Start of Data to process

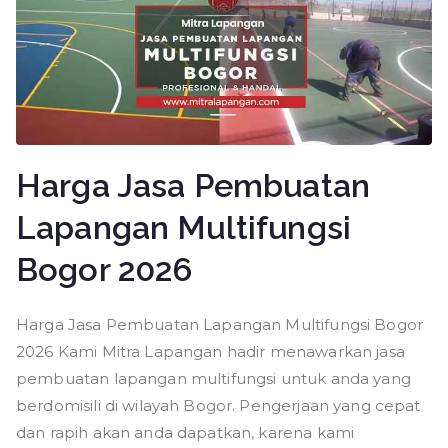
Harga Jasa Pembuatan
Lapangan Multifungsi
Bogor 2026
Harga Jasa Pembuatan Lapangan Multifungsi Bogor
2026 Kami Mitra Lapangan hadir menawarkan jasa
pembuatan lapangan multifungsi untuk anda yang
berdomisili di wilayah Bogor. Pengerjaan yang cepat
dan rapih akan anda dapatkan, karena kami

End of Data to process

## Work request
Everything in the records must be returned exactly, except the pictures.

## Exercise solution
Harga Jasa Pembuatan
Lapangan Multifungsi
Bogor 2026
Harga Jasa Pembuatan Lapangan Multifungsi Bogor
2026 Kami Mitra Lapangan hadir menawarkan jasa
pembuatan lapangan multifungsi untuk anda yang
berdomisili di wilayah Bogor. Pengerjaan yang cepat
dan rapih akan anda dapatkan, karena kami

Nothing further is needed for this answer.